Managing A New Kind Of Complexity In Software-defined Networking

By   ISBuzz Team
Writer , Information Security Buzz | Jun 01, 2020 04:10 am PST

Software-defined networking (SDN) has moved up the enterprise IT agenda in recent years. And it’s easy to see why – in theory, SDNs are far quicker and easier to control and alter than traditional networks. By using open protocols to apply controls from the network edge, SDNs enable network engineers to shape traffic from a single centralized console, rather than working with individual switches across the network.

In turn, this makes software-defined networks far more agile than traditional networks, with opportunities for automatic load balancing, streamlined processes, on-demand provisioning of new applications and traffic flows – in short, a network that works much harder for the organization.  So it’s no surprise that organizations are embracing SDN:  a 2019 Verizon study year found that while just 15% of respondents said their companies had implemented SDN, 57% expected to do so within two years.

However, deploying SDNs can introduce new challenges for network staff revolving around complexity – in particular, complexity in relation to managing network security. Let’s take a closer look at what this means.

A shift in complexity

Any organization that moves to a software-defined environment essentially moves from datacenter-focused firewalls into a model where its security policies are defined by software within its fabric. This requires a far more granular level of security policies, on a much larger scale and with far more agility, than in traditional networks. Why? Because security controls are much more diverse.

In a traditional setup, network security policy is relatively monolithic. A set of servers is protected by a perimeter firewall, filtering so-called north-south traffic that enters the network from the outside. Traditionally, east-west traffic within the datacenter itself is not subject to any filtering – and this introduces security risks, particularly in terms of enabling malicious parties to laterally explore the environment once they have compromised a single endpoint.

By contrast, in an SDN environment, built-in firewalls are considered part of the infrastructure. It is likely that the organization will have multiple tenants, each containing a unique set of granular security policies dictating which assets can connect to which other assets within the SDN fabric. An SDN environment is likely, for example, to incorporate one contract with Cisco Application Centric Architecture (ACI), VMWare NSX distributed firewalls and so on. There is a lot of complexity to manage.

Ultimately, the organization in question needs to identify which elements within the newly software-defined network need to connect to each other, and then create granular security policies that enforce this, dividing the network into smaller zones to prevent lateral infiltration by malicious parties. In short, they need to introduce micro-segmentation. 

Managing micro-segmentation

There are two main challenges associated with micro-segmentation from a security point of view. First, the organization needs to define the micro-segmented zones, and second, it needs to enforce and maintain the security policies that enable that micro-segmentation.

How do we define micro-segmentation zones?
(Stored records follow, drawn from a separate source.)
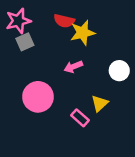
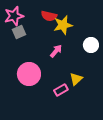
pink arrow: (73, 67) -> (56, 51), turned 152
white circle: (119, 71) -> (91, 45), moved
pink rectangle: (80, 118) -> (61, 90), turned -72

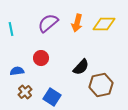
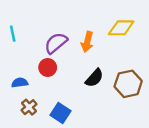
purple semicircle: (48, 23) -> (56, 43), moved
orange arrow: (77, 23) -> (87, 42), moved
brown hexagon: (101, 85) -> (128, 84), moved

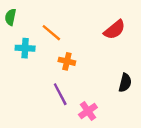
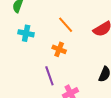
orange line: (51, 33) -> (66, 25), moved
This is all about understanding the assets within your environment, which databases contain the most sensitive data and therefore need to be segmented off from each other, which assets are talking to each other, and how traffic is flowing throughout the network. Crucially, all this should be contextualized in terms of business applications – in other words, you need to understand the traffic that makes business applications work. This enables you to design a micro-segmentation architecture – and the security roles to enable it – that are centered around your business-critical services. Solutions that automatically discover and map all of the traffic flows within and through a datacenter are invaluable at this point. 

Then we move onto enforcement and maintenance of those rules on an ongoing basis, and this is where a security policy management solution is truly critical. All this complexity and dynamism cannot be managed manually. Each time a new business application is introduced, or an existing one removed or amended, the security policies also need to change – and these changes could be happening on a daily or even an hourly basis in a large organization.

Automating the management process

So, given the flexibility and rapid changes that SDN enables, how should organizations approach managing and maintaining security policies across their entire enterprise network?  The most effective way is with an automation solution that holistically supports the SDN environment and its security controls, alongside existing traditional on-premise firewall estates. 

It’s important to note that the SDN deployment will be subjected to the same compliance and auditing requirements as existing networks, so the security management solution must be capable of providing visibility across both physical and virtual network functions so that the overall compliance status can be centrally monitored and logged for audit purposes.    

Automated security policy management solutions generate filtering policies based on enabling only the traffic required for every application in the datacenter. This is a way of approaching intent-based networking, which comes back to looking at the components of each individual application and how they are communicating with each other. Furthermore, automated security policy management solutions audit and record every single change that is made across the network, making it easier to demonstrate compliance continuously.

With the right automation solution, IT and security teams can eliminate time-consuming, error-prone manual security processes, such as connectivity discovery and mapping, migrating, and ongoing maintenance of their environments. This frees up the teams to strategically maximise the benefits of the SDN deployment, and reap its rewards of increased flexibility and enhanced network security.